**Records shown**

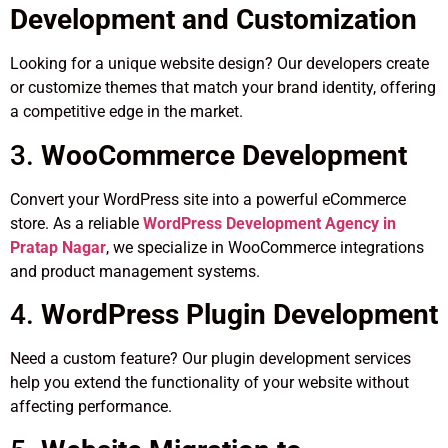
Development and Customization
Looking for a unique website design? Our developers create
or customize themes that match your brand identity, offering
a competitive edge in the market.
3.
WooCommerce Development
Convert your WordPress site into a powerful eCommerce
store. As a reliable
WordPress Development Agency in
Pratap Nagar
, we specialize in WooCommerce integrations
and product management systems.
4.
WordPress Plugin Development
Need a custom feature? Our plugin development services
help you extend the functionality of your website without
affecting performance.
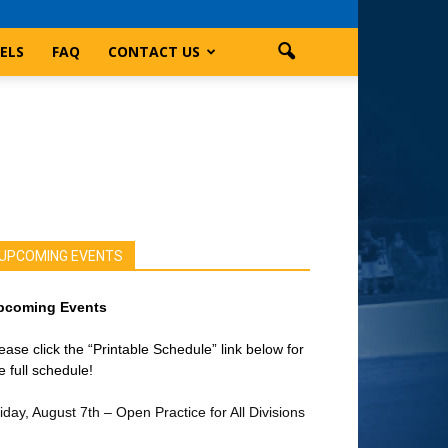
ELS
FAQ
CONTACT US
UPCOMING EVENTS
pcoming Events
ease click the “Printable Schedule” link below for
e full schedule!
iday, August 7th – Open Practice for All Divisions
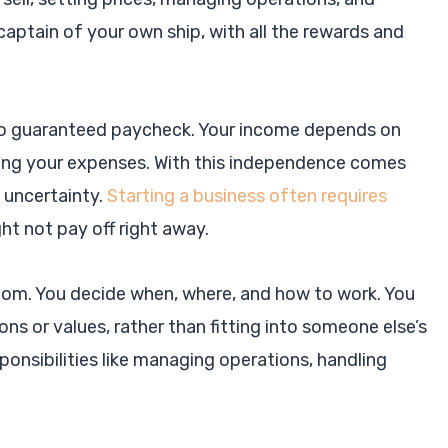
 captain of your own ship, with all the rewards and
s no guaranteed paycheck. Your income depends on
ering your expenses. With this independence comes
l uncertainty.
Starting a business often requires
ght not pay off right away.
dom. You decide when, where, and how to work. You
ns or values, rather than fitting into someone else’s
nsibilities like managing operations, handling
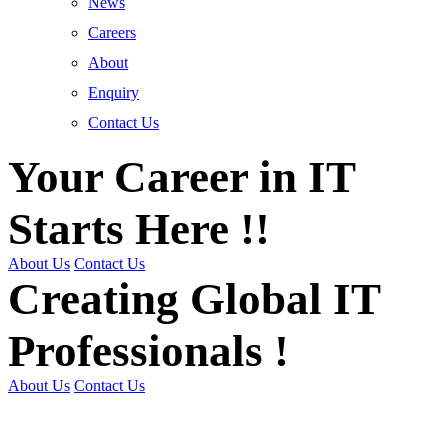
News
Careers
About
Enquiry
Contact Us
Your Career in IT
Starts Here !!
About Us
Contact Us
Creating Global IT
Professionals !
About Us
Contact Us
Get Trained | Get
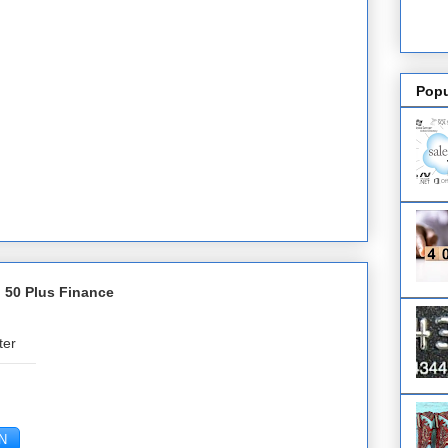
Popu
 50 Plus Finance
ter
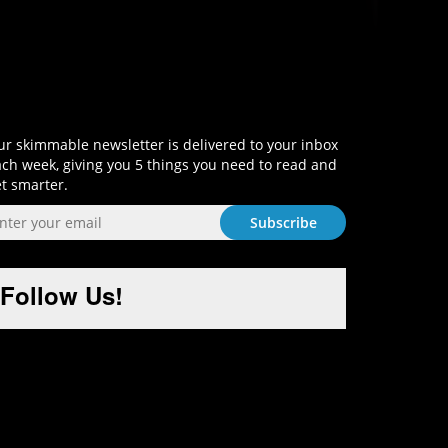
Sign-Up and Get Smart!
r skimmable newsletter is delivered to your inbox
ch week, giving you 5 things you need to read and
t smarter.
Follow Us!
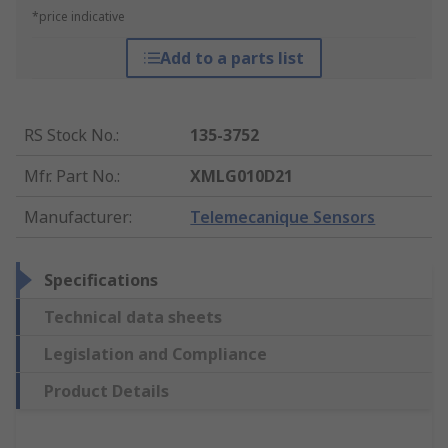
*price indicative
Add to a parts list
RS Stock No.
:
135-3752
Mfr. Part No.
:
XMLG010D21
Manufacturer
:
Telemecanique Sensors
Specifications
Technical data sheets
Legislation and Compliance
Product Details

**Work request**
The required output is every line from the beginning of the material above through the line with "e full schedule!", exact and without pictures.

**Exercise output**
Development and Customization
Looking for a unique website design? Our developers create
or customize themes that match your brand identity, offering
a competitive edge in the market.
3.
WooCommerce Development
Convert your WordPress site into a powerful eCommerce
store. As a reliable
WordPress Development Agency in
Pratap Nagar
, we specialize in WooCommerce integrations
and product management systems.
4.
WordPress Plugin Development
Need a custom feature? Our plugin development services
help you extend the functionality of your website without
affecting performance.
ELS
FAQ
CONTACT US
UPCOMING EVENTS
pcoming Events
ease click the “Printable Schedule” link below for
e full schedule!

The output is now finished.